Like other questions, we've prepared a script for you to visualize the results. You can run
python main_pano.py
You can change various parameters such as `num_iter`, `tol`, `ratio_thres` in the main_pano.py. Experiment with different combination of `num_iter` and `tol`. How does each of the two parameters contributes to the final panorama result? Include the discussion and the created panoramas in your report. Hint: if you implemented RANSACHomography correctly, and selected the right parameters, you can get a panorama that looks like this. Don't worry about the artifacts on the boundaries. They are from a naive blending implementation.
-
(3 points)
Asumming that you've implemented the panorama program correctly, lets apply it to some UBC images! We've collected photos of some landmarks of UBC taken from the fountain, the rose garden (both lower level and upper level), and our Irving library. You can find the images and features under the data folder.Please produce the three panorama named fountain40.png, garden034.png, and irving_out365.png. The order of digits on each photo indicates the order in your panorama program. For example, irving_out_365.png denotes that your reference image is irving_out3.png, and you project irving_out6.png and irving_out5.png into the reference frame.
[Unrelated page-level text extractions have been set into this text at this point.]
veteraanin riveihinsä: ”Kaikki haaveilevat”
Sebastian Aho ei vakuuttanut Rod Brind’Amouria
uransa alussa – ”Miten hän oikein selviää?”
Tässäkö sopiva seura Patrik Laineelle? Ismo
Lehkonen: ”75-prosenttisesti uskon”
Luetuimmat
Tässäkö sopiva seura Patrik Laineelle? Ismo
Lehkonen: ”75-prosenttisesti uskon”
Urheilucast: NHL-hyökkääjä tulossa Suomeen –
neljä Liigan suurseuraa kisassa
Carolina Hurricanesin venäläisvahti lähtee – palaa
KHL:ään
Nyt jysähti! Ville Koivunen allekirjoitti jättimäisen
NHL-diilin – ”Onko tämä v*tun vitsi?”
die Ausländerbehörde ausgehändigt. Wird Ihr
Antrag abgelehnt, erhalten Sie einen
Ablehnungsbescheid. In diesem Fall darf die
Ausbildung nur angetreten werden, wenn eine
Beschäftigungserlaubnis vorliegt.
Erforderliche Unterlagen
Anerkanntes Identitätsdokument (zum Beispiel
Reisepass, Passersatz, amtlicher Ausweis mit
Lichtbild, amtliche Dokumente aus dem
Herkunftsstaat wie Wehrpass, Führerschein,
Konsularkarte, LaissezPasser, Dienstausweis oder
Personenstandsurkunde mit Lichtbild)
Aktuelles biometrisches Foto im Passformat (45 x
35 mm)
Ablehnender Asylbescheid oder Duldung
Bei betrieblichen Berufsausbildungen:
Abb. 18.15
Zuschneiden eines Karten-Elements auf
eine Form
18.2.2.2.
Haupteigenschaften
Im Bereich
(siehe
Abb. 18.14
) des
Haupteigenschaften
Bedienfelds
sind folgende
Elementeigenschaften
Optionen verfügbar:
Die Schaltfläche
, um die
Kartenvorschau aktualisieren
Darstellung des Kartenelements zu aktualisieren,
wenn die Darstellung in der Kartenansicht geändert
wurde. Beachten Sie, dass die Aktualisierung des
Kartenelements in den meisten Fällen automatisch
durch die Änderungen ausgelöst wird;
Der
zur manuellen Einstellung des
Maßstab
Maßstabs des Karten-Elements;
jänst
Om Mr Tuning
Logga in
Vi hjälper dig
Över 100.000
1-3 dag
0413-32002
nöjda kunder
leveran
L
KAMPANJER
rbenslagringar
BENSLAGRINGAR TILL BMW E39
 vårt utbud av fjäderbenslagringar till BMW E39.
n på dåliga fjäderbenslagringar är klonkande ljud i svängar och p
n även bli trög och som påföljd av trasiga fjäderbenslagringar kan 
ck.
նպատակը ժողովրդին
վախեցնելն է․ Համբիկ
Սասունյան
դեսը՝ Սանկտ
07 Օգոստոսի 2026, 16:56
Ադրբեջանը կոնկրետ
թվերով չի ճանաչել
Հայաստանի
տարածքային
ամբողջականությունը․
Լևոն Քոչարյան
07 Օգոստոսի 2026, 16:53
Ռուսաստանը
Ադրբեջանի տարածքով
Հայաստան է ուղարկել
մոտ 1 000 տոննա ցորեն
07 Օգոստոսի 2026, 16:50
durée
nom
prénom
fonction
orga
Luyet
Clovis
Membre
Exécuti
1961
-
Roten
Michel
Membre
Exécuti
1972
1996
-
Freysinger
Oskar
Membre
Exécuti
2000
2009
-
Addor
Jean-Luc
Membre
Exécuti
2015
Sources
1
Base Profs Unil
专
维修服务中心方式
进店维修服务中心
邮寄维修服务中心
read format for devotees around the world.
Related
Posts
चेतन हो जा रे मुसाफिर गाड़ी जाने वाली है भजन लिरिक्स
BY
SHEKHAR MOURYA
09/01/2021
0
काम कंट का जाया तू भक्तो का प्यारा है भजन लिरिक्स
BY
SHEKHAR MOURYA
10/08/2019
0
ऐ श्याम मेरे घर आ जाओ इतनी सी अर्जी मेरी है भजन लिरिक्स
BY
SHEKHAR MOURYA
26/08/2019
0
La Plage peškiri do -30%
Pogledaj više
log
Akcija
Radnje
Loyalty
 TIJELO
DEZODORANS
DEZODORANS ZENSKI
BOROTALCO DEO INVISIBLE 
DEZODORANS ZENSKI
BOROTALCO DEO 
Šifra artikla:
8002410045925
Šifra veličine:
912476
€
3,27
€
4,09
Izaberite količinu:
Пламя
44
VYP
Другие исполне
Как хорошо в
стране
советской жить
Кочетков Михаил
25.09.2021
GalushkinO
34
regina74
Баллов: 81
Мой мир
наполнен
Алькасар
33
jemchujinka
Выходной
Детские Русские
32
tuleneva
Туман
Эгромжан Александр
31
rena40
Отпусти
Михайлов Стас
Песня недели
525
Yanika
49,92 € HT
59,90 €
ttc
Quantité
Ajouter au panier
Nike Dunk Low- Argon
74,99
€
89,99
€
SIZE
Include these results into your report.
Deliverables
Hand in your functions (i.e., *.py files) or a Colab Notebook and PDF file showing results and answering questions. These must have sufficient comments for others to easily understand the code. Note you will have to hand in,
- the book image showing the set of matches to the scene image for your suggested threshold value
- the library images showing your best set of matches
- panoramas from three different combinations of `num_iter` and `tol`
- discussions or comments if specified
as part of the PDF. Both Python files and PDF should be submitted through Canvas.